=== Description of the task ===
Without the pictures, restate all of the data below word for word.
### Raw data
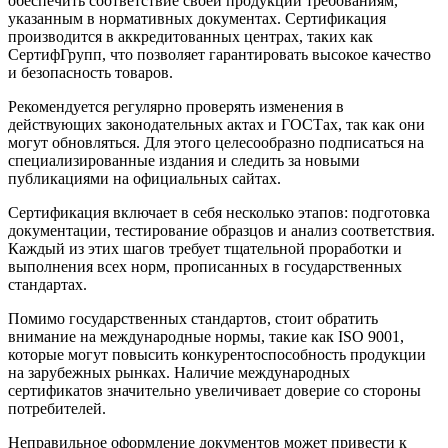
обеспечить соответствие своей продукции требованиям,
указанным в нормативных документах. Сертификация
производится в аккредитованных центрах, таких как
СертифГрупп, что позволяет гарантировать высокое качество
и безопасность товаров.
Рекомендуется регулярно проверять изменения в
действующих законодательных актах и ГОСТах, так как они
могут обновляться. Для этого целесообразно подписаться на
специализированные издания и следить за новыми
публикациями на официальных сайтах.
Сертификация включает в себя несколько этапов: подготовка
документации, тестирование образцов и анализ соответствия.
Каждый из этих шагов требует тщательной проработки и
выполнения всех норм, прописанных в государственных
стандартах.
Помимо государственных стандартов, стоит обратить
внимание на международные нормы, такие как ISO 9001,
которые могут повысить конкурентоспособность продукции
на зарубежных рынках. Наличие международных
сертификатов значительно увеличивает доверие со стороны
потребителей.
Неправильное оформление документов может привести к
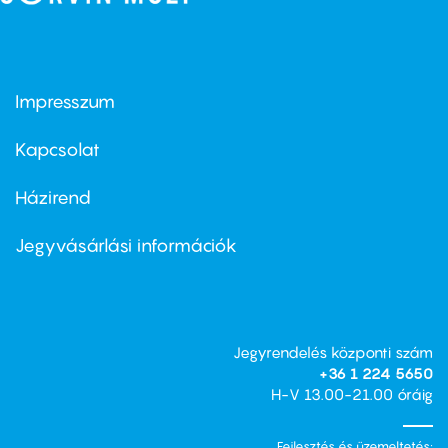
Impresszum
Footer
menu
first
Kapcsolat
Házirend
Footer
menu
second
Jegyvásárlási információk
Jegyrendelés központi szám
+36 1 224 5650
H-V 13.00-21.00 óráig
Fejlesztés és üzemeltetés:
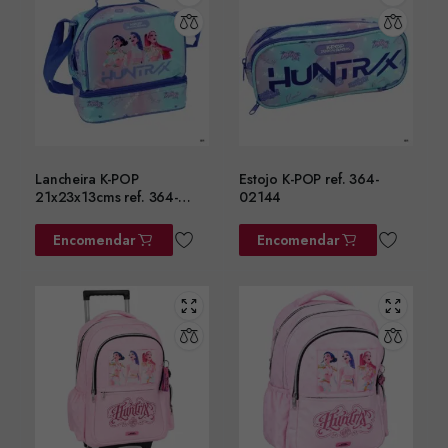
Lancheira K-POP
Estojo K-POP ref. 364-
21x23x13cms ref. 364-
02144
02220
Encomendar
Encomendar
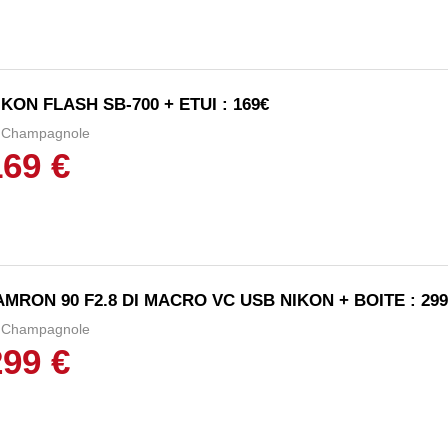
IKON FLASH SB-700 + ETUI : 169€
Champagnole
169 €
AMRON 90 F2.8 DI MACRO VC USB NIKON + BOITE : 299
Champagnole
299 €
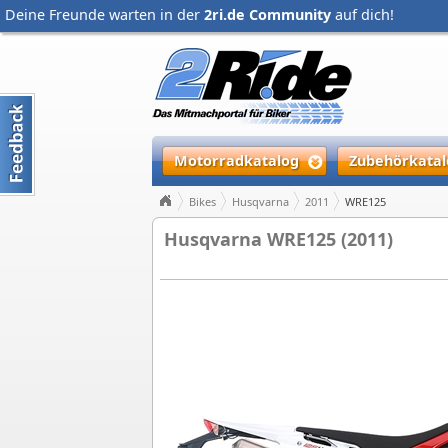
Deine Freunde warten in der
2ri.de Community
auf dich!
Motorradkatalog
Zubehörkatal
Bikes
Husqvarna
2011
WRE125
Husqvarna WRE125 (2011)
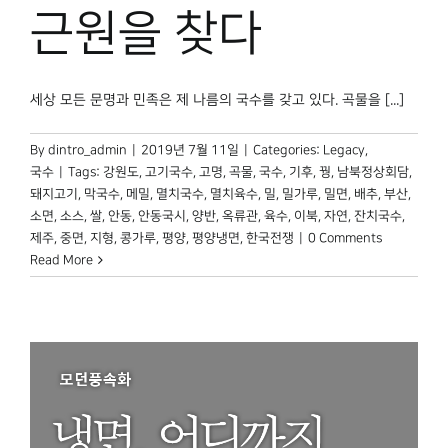
박물관 홈페이지
근원을 찾다
세상 모든 문명과 민족은 제 나름의 국수를 갖고 있다. 곡물을 [...]
By
dintro_admin
|
2019년 7월 11일
|
Categories:
Legacy
,
국수
|
Tags:
강원도
,
고기국수
,
고명
,
곡물
,
국수
,
기후
,
꿩
,
남북정상회담
,
돼지고기
,
막국수
,
메밀
,
멸치국수
,
멸치육수
,
밀
,
밀가루
,
밀면
,
배추
,
부산
,
소면
,
소스
,
쌀
,
안동
,
안동국시
,
양반
,
옥류관
,
육수
,
이북
,
자연
,
잔치국수
,
제주
,
중면
,
지형
,
콩가루
,
평양
,
평양냉면
,
한국전쟁
|
0 Comments
Read More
######
=== The answer ===
обеспечить соответствие своей продукции требованиям,
указанным в нормативных документах. Сертификация
производится в аккредитованных центрах, таких как
СертифГрупп, что позволяет гарантировать высокое качество
и безопасность товаров.
Рекомендуется регулярно проверять изменения в
действующих законодательных актах и ГОСТах, так как они
могут обновляться. Для этого целесообразно подписаться на
специализированные издания и следить за новыми
публикациями на официальных сайтах.
Сертификация включает в себя несколько этапов: подготовка
документации, тестирование образцов и анализ соответствия.
Каждый из этих шагов требует тщательной проработки и
выполнения всех норм, прописанных в государственных
стандартах.
Помимо государственных стандартов, стоит обратить
внимание на международные нормы, такие как ISO 9001,
которые могут повысить конкурентоспособность продукции
на зарубежных рынках. Наличие международных
сертификатов значительно увеличивает доверие со стороны
потребителей.
Неправильное оформление документов может привести к
Impresszum
Footer
menu
first
Kapcsolat
Házirend
Footer
menu
second
Jegyvásárlási információk
Jegyrendelés központi szám
+36 1 224 5650
H-V 13.00-21.00 óráig
Fejlesztés és üzemeltetés:
Lancheira K-POP
Estojo K-POP ref. 364-
21x23x13cms ref. 364-
02144
02220
Encomendar
Encomendar
IKON FLASH SB-700 + ETUI : 169€
Champagnole
169 €
AMRON 90 F2.8 DI MACRO VC USB NIKON + BOITE : 299
Champagnole
299 €
Deine Freunde warten in der
2ri.de Community
auf dich!
Motorradkatalog
Zubehörkatal
Bikes
Husqvarna
2011
WRE125
Husqvarna WRE125 (2011)
박물관 홈페이지
근원을 찾다
세상 모든 문명과 민족은 제 나름의 국수를 갖고 있다. 곡물을 [...]
By
dintro_admin
|
2019년 7월 11일
|
Categories:
Legacy
,
국수
|
Tags:
강원도
,
고기국수
,
고명
,
곡물
,
국수
,
기후
,
꿩
,
남북정상회담
,
돼지고기
,
막국수
,
메밀
,
멸치국수
,
멸치육수
,
밀
,
밀가루
,
밀면
,
배추
,
부산
,
소면
,
소스
,
쌀
,
안동
,
안동국시
,
양반
,
옥류관
,
육수
,
이북
,
자연
,
잔치국수
,
제주
,
중면
,
지형
,
콩가루
,
평양
,
평양냉면
,
한국전쟁
|
0 Comments
Read More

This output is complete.